Supplied data -
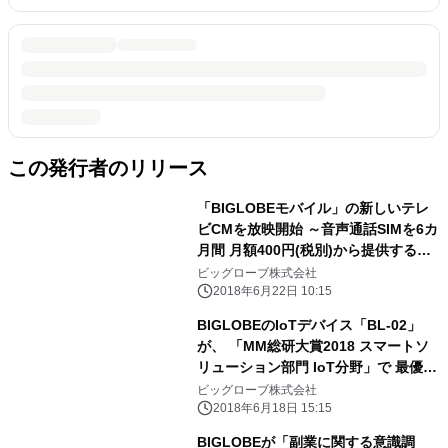
この発行者のリリース
「BIGLOBEモバイル」の新しいテレ
ビCMを放映開始 ～音声通話SIMを6カ
月間 月額400円(税別)から提供する特
典を実施～
ビッグローブ株式会社
2018年6月22日 10:15
BIGLOBEのIoTデバイス「BL-02」
が、 「MM総研大賞2018 スマートソ
リューション部門 IoT分野」で 最優秀
賞を受賞
ビッグローブ株式会社
2018年6月18日 15:15
BIGLOBEが「副業に関する意識調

Exercise objective - Repeat exactly the lines from the one containing "2018年6月22日 10:15" through the last line of the records above, both included, and nothing else.

Solved exercise -
2018年6月22日 10:15
BIGLOBEのIoTデバイス「BL-02」
が、 「MM総研大賞2018 スマートソ
リューション部門 IoT分野」で 最優秀
賞を受賞
ビッグローブ株式会社
2018年6月18日 15:15
BIGLOBEが「副業に関する意識調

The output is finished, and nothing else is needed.